I discovered visual note taking late last year thanks to The Sketchnote Handbook by Mike Rohde. I was really taken with the idea of taking notes in images instead of prose. I started giving it a go at work. I’m a confident rather than good artist (as you might see throughout this blog!), but I really enjoy it, and have done since I was younger and used to draw ballerinas from my favourite childhood books. As a psychologist I wanted to know if there was any evidence to the claims the technique makes about helping memory and concentration. But there was no research, the book extrapolates from existing research on dual coding in memory (basically taking things in through more than one modality increases your ability to remember).
So when the time came to decide what to do for my research project for my Masters I cast around for ideas. Should I investigate the impact of back to back meetings on management performance? Well I could, and that would be pretty worthy, but a bit dull. I was going to have to spend nearly a year studying this. So with some some slight reservations from my supervisor I decided to investigate Sketchnoting in the workplace. Except in my dissertation I don’t call it that, I call it ‘visual note taking’.
I taught a group of 10 people at work how to Sketchnote, and then asked them to use it in workplace meetings instead of normal prose note taking. For those of you that way inclined you can read the full report Visual Note Taking MSc. I warn you it’s long. However, I worked really hard on it and am really quite pleased with it. I managed to complete a scientific research project and write up 13k words while working and caring for 2 young kids. I don’t often give myself props but I’m fist bumping myself right now. If you don’t want to read all of it, at least check out the literature review as there is some interesting research in there, especially the papers of Neil Cohn, who writes about how drawing is a skill that must be learned, and isn’t an innate talent, the preserve of the artistic few. However, lack of proper teaching and nurturing of drawing in formative years means that adults grow knowing how to make only rudimentary marks, and lacking in confidence. In fact that is what I found in my research.

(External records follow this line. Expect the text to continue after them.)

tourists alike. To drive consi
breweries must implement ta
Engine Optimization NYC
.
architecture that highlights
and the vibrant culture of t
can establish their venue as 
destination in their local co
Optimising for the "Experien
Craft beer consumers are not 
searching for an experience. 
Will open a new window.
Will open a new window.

Sketchnoting is very popular in online communities, especially those who do art and design for a living. For those less accustomed to regular sketching, the visual note taking technique proved challenging, and this affected how useful it was. All the participants really liked the idea of the technique, and could see how it might benefit them, but often their confidence held them back. And the amount of cognitive effort for them to figure what to draw in meetings, or how to draw something, often distracted them from the rest of the meeting. It worked best in passive listening contexts such as large scale briefings or training activities and less so in interactive meetings.
However, several participants expressed a desire to continue to practise the technique, so I am going to set up lunchtime sessions at work.

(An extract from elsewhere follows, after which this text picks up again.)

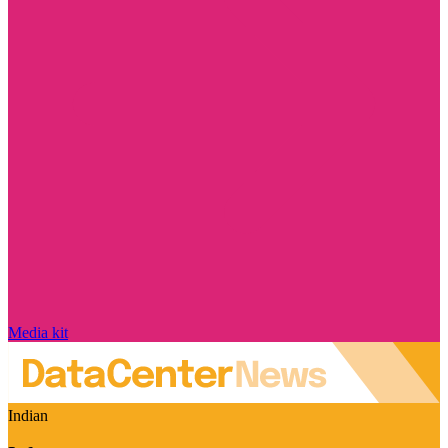
Media kit
Indian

Visual note taking doesn’t have to be limited to meetings however, it is great for brainstorming activities, both on your own or in teams. Digital drawing is very popular right now, but I am a paper and pen kind of gal. However it would be great not to have to wield a rubber as my ideas change. To the rescue comes the Betabook! The Betabook is a protype product which is basically a white board on the go. Instead of wasting reams of paper, or rubbing pencil lines out (or leaving in changes if you are using pen) with the Betabook you can rub out as you please. The idea is that you can take a photo of the board for the essential notes that you want to keep (and my research found that very few notes are actually essential to keep). The product in on Kickstarter at the moment, and I have just backed it so I can get my very own 1st edition Betabook next spring. I can’t wait!